- Episode no.: Season 1 Episode 4
- Directed by: Olatunde Osunsanmi
- Teleplay by: Jesse Alexander; Aron Eli Coleite;
- Cinematography by: Colin Hoult
- Editing by: Andrew Coutts; Cecily Rhett;
- Original air date: October 8, 2017
- Running time: 49 minutes

Guest appearances
- Michelle Yeoh as Capt. Philippa Georgiou; Jayne Brook as ADM Katrina Cornwell; Mary Chieffo as L'Rell; Wilson Cruz as Dr.
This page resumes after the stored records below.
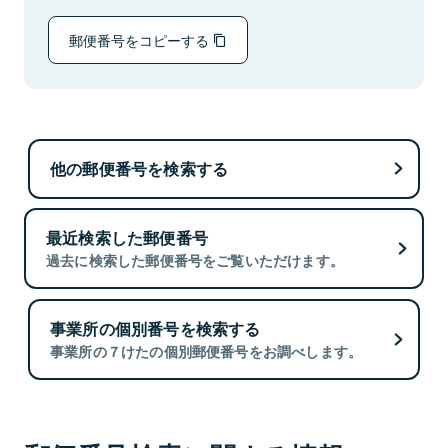
郵便番号をコピーする
他の郵便番号を検索する
最近検索した郵便番号
過去に検索した郵便番号をご覧いただけます。
事業所の個別番号を検索する
事業所の７けたの個別郵便番号をお調べします。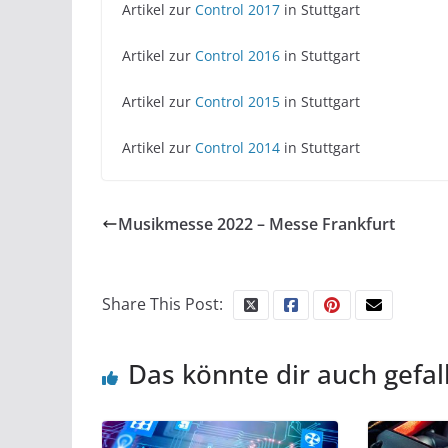
Artikel zur
Control 2017
in Stuttgart
Artikel zur
Control 2016
in Stuttgart
Artikel zur
Control 2015
in Stuttgart
Artikel zur
Control 2014
in Stuttgart
Musikmesse 2022 – Messe Frankfurt
Share This Post:
Das könnte dir auch gefal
Hugh Culber; Kenneth Mitchell as Kol; Rekha Sharma as CDR Ellen Landry;

Episode chronology
| ← Previous "Context Is for Kings" | Next → "Choose Your Pain" |
- Star Trek: Discovery season 1

= The Butcher's Knife Cares Not for the Lamb's Cry =

"The Butcher's Knife Cares Not for the Lamb's Cry" is the fourth episode of the first season of the American television series Star Trek: Discovery, which is set roughly a decade before the events of the original Star Trek series and explores the war between the Federation and the Klingons. The episode was written by Jesse Alexander and Aron Eli Coleite. It was directed by Olatunde Osunsanmi.

Sonequa Martin-Green stars as Michael Burnham, the first Starfleet mutineer who began the war. Series regulars Doug Jones, Anthony Rapp, Mary Wiseman, and Jason Isaacs also appear in the episode.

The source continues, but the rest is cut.